» **YOUR GOAL**
Scan the entries below. Return every line that includes "trong".

[SUPPLIED MATERIAL Boundary: Start]

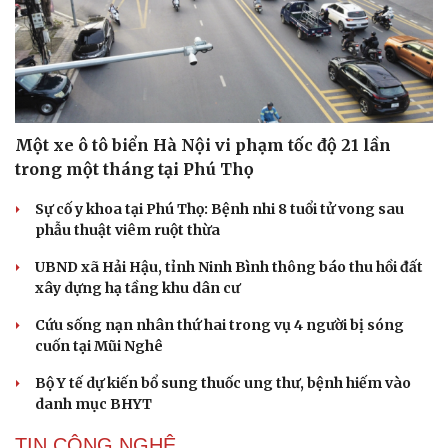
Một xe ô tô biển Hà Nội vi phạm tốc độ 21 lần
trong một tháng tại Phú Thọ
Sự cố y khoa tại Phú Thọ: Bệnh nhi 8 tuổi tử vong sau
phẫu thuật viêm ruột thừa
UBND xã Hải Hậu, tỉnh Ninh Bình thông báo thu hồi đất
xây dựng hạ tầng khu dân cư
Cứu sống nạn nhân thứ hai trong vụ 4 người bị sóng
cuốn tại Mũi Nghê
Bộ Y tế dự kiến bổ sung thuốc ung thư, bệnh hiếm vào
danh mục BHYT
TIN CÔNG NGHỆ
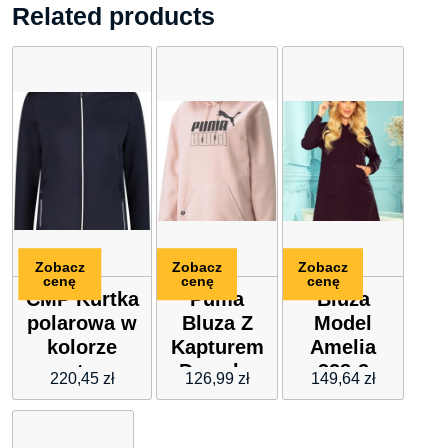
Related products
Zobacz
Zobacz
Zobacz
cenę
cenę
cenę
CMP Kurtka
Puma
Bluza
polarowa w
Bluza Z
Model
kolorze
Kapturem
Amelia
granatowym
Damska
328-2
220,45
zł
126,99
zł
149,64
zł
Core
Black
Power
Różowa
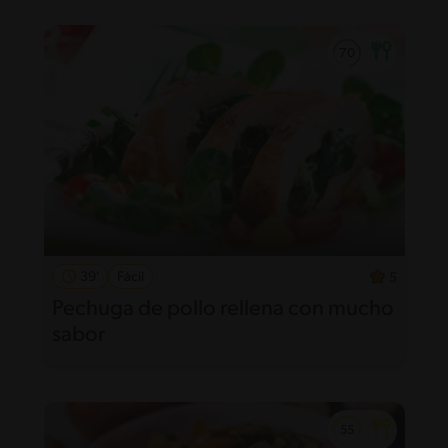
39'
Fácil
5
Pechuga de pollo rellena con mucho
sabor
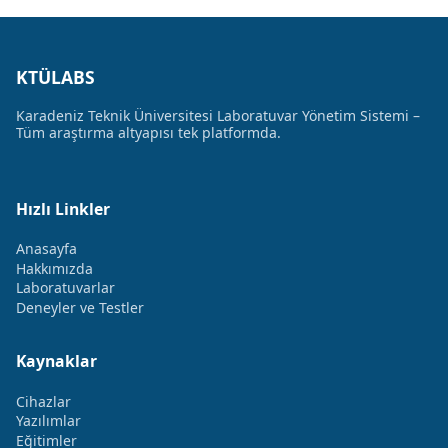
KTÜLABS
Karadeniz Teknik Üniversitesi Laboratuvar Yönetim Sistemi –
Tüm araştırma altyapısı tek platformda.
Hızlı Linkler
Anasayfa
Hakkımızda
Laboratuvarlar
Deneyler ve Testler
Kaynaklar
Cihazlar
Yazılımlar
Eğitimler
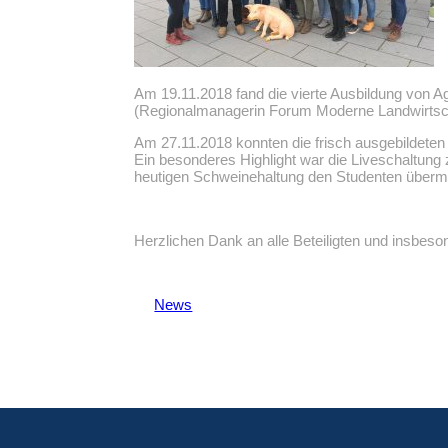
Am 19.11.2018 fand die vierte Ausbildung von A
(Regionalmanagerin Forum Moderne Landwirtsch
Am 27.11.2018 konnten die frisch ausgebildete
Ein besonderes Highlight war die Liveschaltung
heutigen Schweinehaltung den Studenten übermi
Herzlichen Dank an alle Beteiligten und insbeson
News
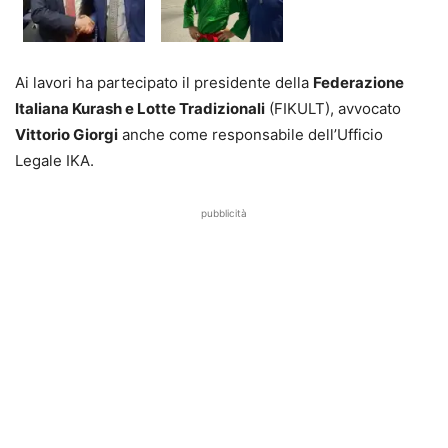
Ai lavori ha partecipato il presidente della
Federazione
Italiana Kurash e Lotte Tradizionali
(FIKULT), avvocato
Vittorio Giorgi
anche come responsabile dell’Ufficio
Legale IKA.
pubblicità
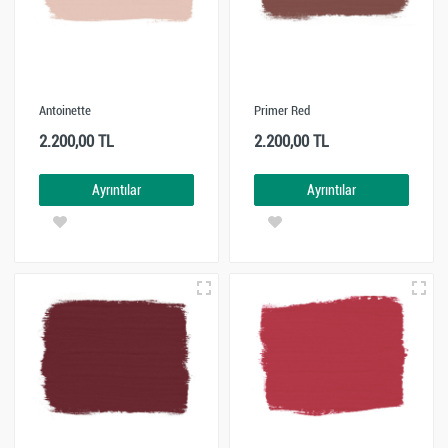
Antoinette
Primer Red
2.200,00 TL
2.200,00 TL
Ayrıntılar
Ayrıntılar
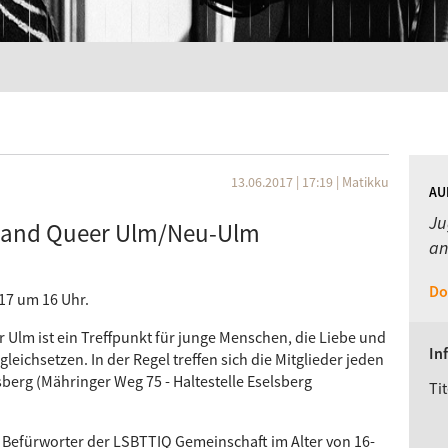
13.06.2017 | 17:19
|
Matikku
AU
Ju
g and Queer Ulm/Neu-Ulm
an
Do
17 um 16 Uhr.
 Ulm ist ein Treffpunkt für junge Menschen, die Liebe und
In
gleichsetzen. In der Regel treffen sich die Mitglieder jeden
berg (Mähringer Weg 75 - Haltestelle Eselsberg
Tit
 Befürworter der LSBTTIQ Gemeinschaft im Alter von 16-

[SUPPLIED MATERIAL Boundary: End]

» **SOLUTION FOR THIS PROBLEM**
trong một tháng tại Phú Thọ
Cứu sống nạn nhân thứ hai trong vụ 4 người bị sóng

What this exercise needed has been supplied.